Academic Website Auto-Updater v2

Academic Website Auto-Updater v2

This project now has a lightweight automation layer for keeping the academic website data-driven and reviewable.

What It Does

  • Imports new publications from arXiv metadata or exported BibTeX.
  • Reuses the existing publication generator to create publication cards and update topics/links data.
  • Suggests selected papers from pinned slugs, topics, year, and highlight metadata.
  • Audits the automation config in CI without making network requests.
  • Keeps group members, research projects, and news entries data-driven through YAML/front matter templates.
  • Uses the existing Jekyll feed for RSS and the existing GitHub Pages workflow for deployment.

Safe Source Policy

Google Scholar should not be scraped.

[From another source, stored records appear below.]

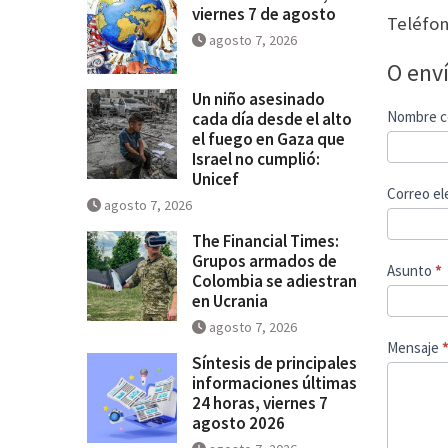
viernes 7 de agosto
Teléfo
agosto 7, 2026
O env
Un niño asesinado
Contact
Nombre c
cada día desde el alto
el fuego en Gaza que
Us
Israel no cumplió:
Unicef
Correo el
agosto 7, 2026
The Financial Times:
Grupos armados de
Asunto
*
Colombia se adiestran
en Ucrania
agosto 7, 2026
Mensaje
Síntesis de principales
informaciones últimas
24 horas, viernes 7
agosto 2026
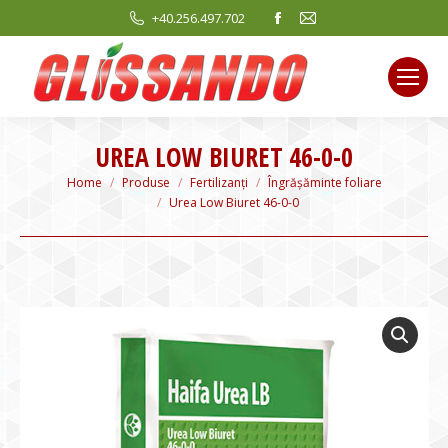
Facebook
Mail
+40.256.497.702
page
page
opens
opens
in
in
new
new
window
window
UREA LOW BIURET 46-0-0
You are here:
Home
Produse
Fertilizanți
Îngrășăminte foliare
Urea Low Biuret 46-0-0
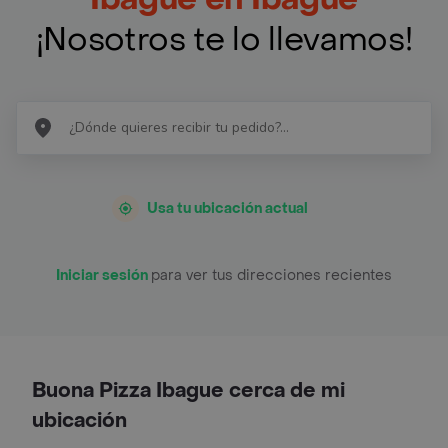
¡Nosotros te lo llevamos!
Usa tu ubicación actual
Iniciar sesión
para ver tus direcciones recientes
Buona Pizza Ibague cerca de mi
ubicación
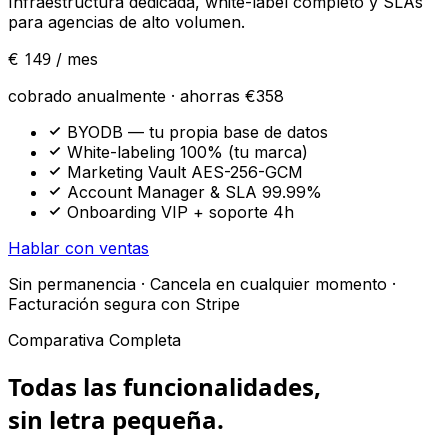
Infraestructura dedicada, white-label completo y SLAs
para agencias de alto volumen.
149
€
/ mes
cobrado anualmente · ahorras €358
BYODB — tu propia base de datos
White-labeling 100% (tu marca)
Marketing Vault AES-256-GCM
Account Manager & SLA 99.99%
Onboarding VIP + soporte 4h
Hablar con ventas
Sin permanencia · Cancela en cualquier momento ·
Facturación segura con Stripe
Comparativa Completa
Todas las funcionalidades,
sin letra pequeña.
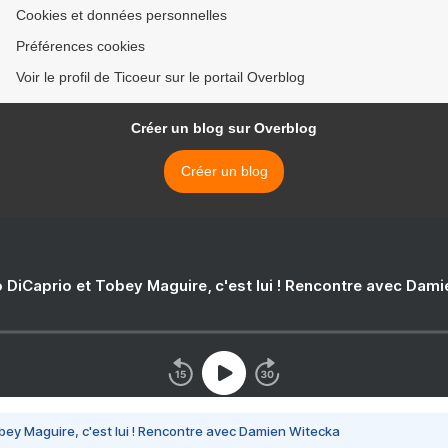
Cookies et données personnelles
Préférences cookies
Voir le profil de Ticoeur sur le portail Overblog
Créer un blog sur Overblog
Créer un blog
 DiCaprio et Tobey Maguire, c'est lui ! Rencontre avec Dam
bey Maguire, c'est lui ! Rencontre avec Damien Witecka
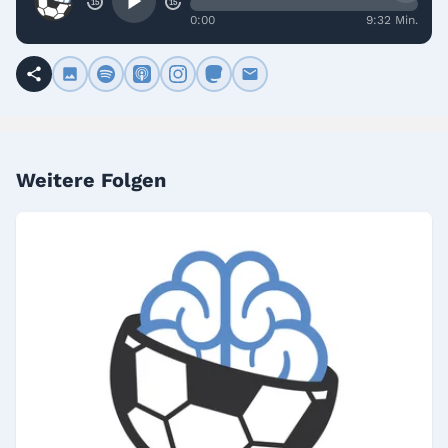
15
15
0:00
9:32 Min.
Weitere Folgen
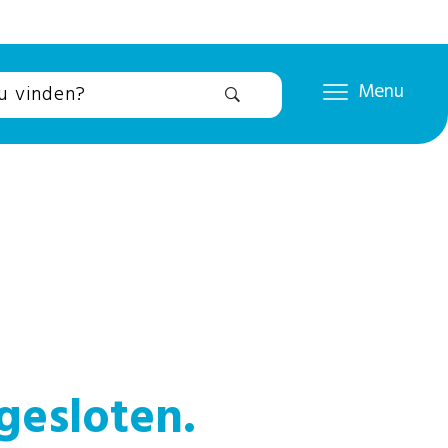
Menu
gesloten.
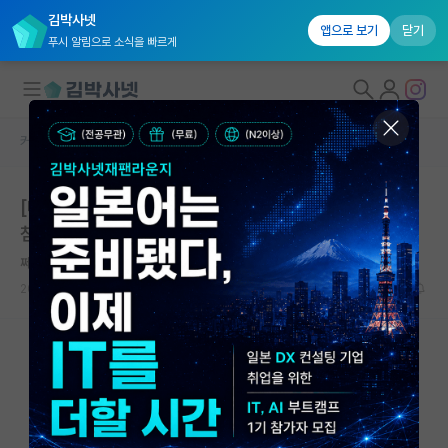
김박사넷
앱으로 보기
닫기
푸시 알림으로 소식을 빠르게
커뮤니티 홈
자유 게시판(아무개랩)
대학원생 모집
[대학원생 정신건강 실태조사] 설문참여 요청 (300명 추
국내대학원 정보
첨 커피쿠폰 증정)
연구실&오픈랩
쩨쩨한 루이 파스퇴르
커뮤니티
2023.10.04
1
1588
커뮤니티 홈
전체글보기
베스트 게시판
IF 명예의전당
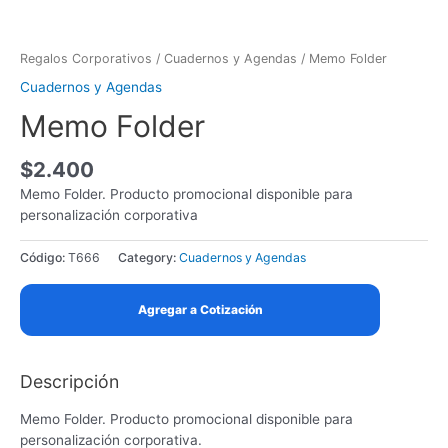
Skip
to
content
Regalos Corporativos
/
Cuadernos y Agendas
/ Memo Folder
Cuadernos y Agendas
Memo Folder
$
2.400
Memo Folder. Producto promocional disponible para
personalización corporativa
Código:
T666
Category:
Cuadernos y Agendas
Agregar a Cotización
Descripción
Memo Folder. Producto promocional disponible para
personalización corporativa.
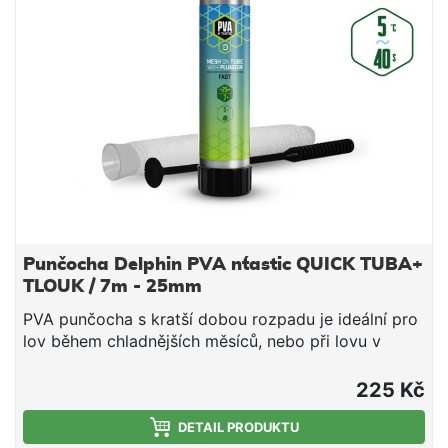
směs v bezprostřední blízkosti nástrahy, čímž
výrazně zvýší její atraktivnost pro kaprovité ryby.
Upozornění: PVA produkty jsou vodou rozpustné,
manipulujte s nimi proto jen se suchýma rukama, aby
nedošlo k jejich deformaci či poškození. Technické
parametry: Průměr: 35mm (široká) Délka: 7m Doba
rozpustnosti: cca 40s/5°C voda
Punčocha Delphin PVA n´tastic QUICK TUBA+
TLOUK / 7m - 25mm
PVA punčocha s kratší dobou rozpadu je ideální pro
lov během chladnějších měsíců, nebo při lovu v
mělčích hloubkách, kde montáž klesá kratší dobu ke
dnu. Jedná se o vysoce kvalitní produkt, při kterém
225 Kč
díky důkladnému pletení nedochází ke svévolnému
trhání punčochy a zároveň se výborně plní i velmi
DETAIL PRODUKTU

If Scholar is the source of truth, export BibTeX manually and import that file as google_scholar_manual.

Preferred sources:

  • arXiv IDs through the arXiv API
  • BibTeX exported from DBLP
  • BibTeX exported from Semantic Scholar
  • BibTeX exported from OpenReview, publisher pages, or Google Scholar
  • Hand-reviewed YAML for papers that need custom abstracts, topics, or links

Common Commands

make auto-plan
make auto-audit
make suggest-selected
make sync-publications

All write-capable commands dry-run by default. To write changes:

make sync-publications APPLY=1
make suggest-selected APPLY=1

Import one arXiv paper directly:

ruby scripts/auto_updater.rb import-arxiv 2606.00395 --topics "LLM Systems,MoE Systems,Reinforcement Learning" --apply

Import one BibTeX file:

ruby scripts/auto_updater.rb import-bibtex path/to/paper.bib --topics "LLM Systems,Data & Evaluation" --apply

Configured Sync Queue

Add pending publication sources to _data/auto_updater.yml:

publication_sync:
  sources:
    - kind: arxiv
      id: "2606.00395"
      collection: "technical_reports"
      topics:
        - LLM Systems
        - MoE Systems
        - Reinforcement Learning

Then run:

make sync-publications

Review the dry-run output. If it looks right:

make sync-publications APPLY=1
make validate
make quality

Data-Driven Content

Templates live in scripts/templates/:

  • publication.yml
  • publication.bib
  • news.yml
  • group-member.yml
  • research-project.yml

Group members live in _data/group.yml, research project entry points live in _data/research_themes.yml, and news entries live in _news/.

CI/CD

Pull requests run:

  • auto-updater config audit
  • publication metadata validation
  • publication link inventory
  • Jekyll build
  • generated-site quality audit

The scheduled link-check workflow still checks publication links. RSS is provided by jekyll-feed, and deployment remains GitHub Pages-first. vercel.json is included as an optional static deployment config for Vercel.